She says: ‘If I went anywhere, people would take pictures, they’d brush past me in the street and say, “Go home”. If I crossed the road a Range Rover would come towards me and pretend to try and run me over. Different people would call and say, “It would be very easy to finish you off. Another accident could happen to you very easily.”
‘There were lots of different men. They always gave their names although I’m sure they weren’t their real ones. One time they got a girl called Maria, who could speak Portuguese, to talk to me.
‘Patricia took me out one night to try and mend our friendship which had broken down. Someone called the next day and said, “I could have poisoned your drink last night.”

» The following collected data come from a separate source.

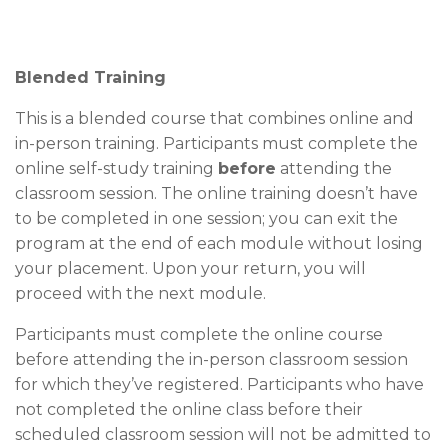
Blended Training
This is a blended course that combines online and
in-person training. Participants must complete the
online self-study training
before
attending the
classroom session. The online training doesn’t have
to be completed in one session; you can exit the
program at the end of each module without losing
your placement. Upon your return, you will
proceed with the next module.
Participants must complete the online course
before attending the in-person classroom session
for which they’ve registered. Participants who have
not completed the online class before their
scheduled classroom session will not be admitted to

‘They knew things even I didn’t know. They went to my auntie’s house in Brazil. Even I didn’t know her address. They went to my cousin’s as well. They went to the spa where my brother works in London. It was so stressful, I started taking antidepressants.
‘One time a man said, “You know you’re dealing with terrorist people.” It made sense, there was something not normal there. They were too powerful.’

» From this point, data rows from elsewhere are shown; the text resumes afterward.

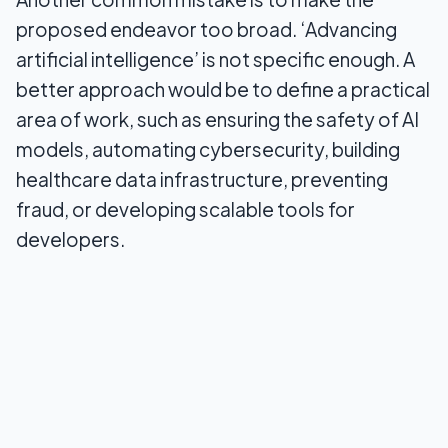
proposed endeavor too broad. ‘Advancing
artificial intelligence’ is not specific enough. A
better approach would be to define a practical
area of work, such as ensuring the safety of AI
models, automating cybersecurity, building
healthcare data infrastructure, preventing
fraud, or developing scalable tools for
developers.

By then, the police had explained who al-Sanussi’s father was. One of Gaddafi’s most trusted lieutenants, he is believed to have orchestrated the killing of protesters in Benghazi last month. And in June 1998, a French court sentenced him in his absence to life in prison for his role in the 1989 bombing of a passenger plane over Niger. All 156 passengers and 15 crew members died.
Ruthless: Abdul al-Sanussi is believed to have been behind attacks on protesters in Benghazi last month
Ruthless: Abdul al-Sanussi is believed to have been behind attacks on protesters in Benghazi last month
Whether al-Sanussi’s family links had any bearing on the police’s reluctance to help Ms Etchebery, it is impossible to tell. Either way, they failed to stop the intimidation.

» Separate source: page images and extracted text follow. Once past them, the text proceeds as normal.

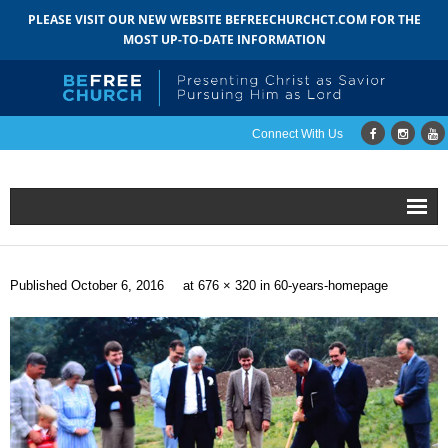
PLEASE VISIT OUR NEW WEBSITE BEFREECHURCHCT.COM FOR THE
MOST UP-TO-DATE INFORMATION
Connect With Us
Home
Published
October 6, 2016
at
676 × 320
in
60-years-homepage
About
- Mission
- Staff
- Pastoral Search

She says: ‘I told the police they were following me. I told them all the time, especially the policewoman who looked after my case. I said I was terrified, I was being terrorised. She just said, “Yes, we know, Karen, we’re doing our best. We’re trying to help as much as we can.” But they weren’t helping me at all. They were less and less helpful as time went on.’
Despite the threats, the trial began at Blackfriars Crown Court on July 16, 2007. The case was scheduled to run for three weeks but after ten days Karen withdrew her evidence.
She says: ‘They dealt with Patricia’s evidence first. That took about a week and then they moved on to me. I told them everything that had happened but then, on about the third day, I got a call and someone said, “I’m outside your mother’s house. Do you want to collapse the case?” I called the policewoman handling my case and said, “Please help me. They’re in front of my mother’s house.” She said, “Tell your family to call the local police. I cannot do anything from here.”
‘I said, “OK, thank you very much. I want to collapse the case, I’m not going to be there tomorrow morning.” The intimidation was too much and they weren’t helping me. The policewoman went mad and said I could go to jail. I said I still wasn’t going and she told me to be at Belgravia police station the next day.’
'For people like him, hurting a girl is like killing a fly'
Ms Etchebery arrived at the station the following morning but admits: ‘By that stage I was taking pills to sleep. I took four before I went to the station so by the time I got there, I was gone. I said I wasn’t going to court, I was shouting.
‘Four policemen came towards me and I said, “I’m not going.” They pushed me to the floor, put handcuffs on me and pulled my head back. It was as if I was the criminal. Then they drove me to court. I waited in the car for about an hour and then they said I was to go to jail for wasting their time. The case was finished. They never charged me but they took me to Belgravia and I spent about 14 hours in the cell.’
Following the collapse of the trial, the lead prosecution barrister, Selva Ramasamy, drafted a report in which he said: ‘I understand that the Libyan Embassy has been monitoring the case... I had a number of discussions with defence counsel in which it was made clear that the Libyans had threatened to take a number of extreme steps in relation to BP’s negotiation in Libya and possible severing of diplomatic relations.’
It is also believed Gaddafi raised the matter of al-Sanussi’s trial with Tony Blair when he visited Tripoli in June 2007 – his final foreign trip as Prime Minister. Ms Etchebery says: ‘I cannot be sure Tony Blair was involved but I can be sure the British police were not helpful. I did not feel protected by them.’
And because she did not feel protected, the Libyans eventually got what they wanted when the trial collapsed. Ms Etchebery says: ‘The thing I can’t forget is the way Mohammed looked at me in court. He was sure he would win the case. He was almost laughing.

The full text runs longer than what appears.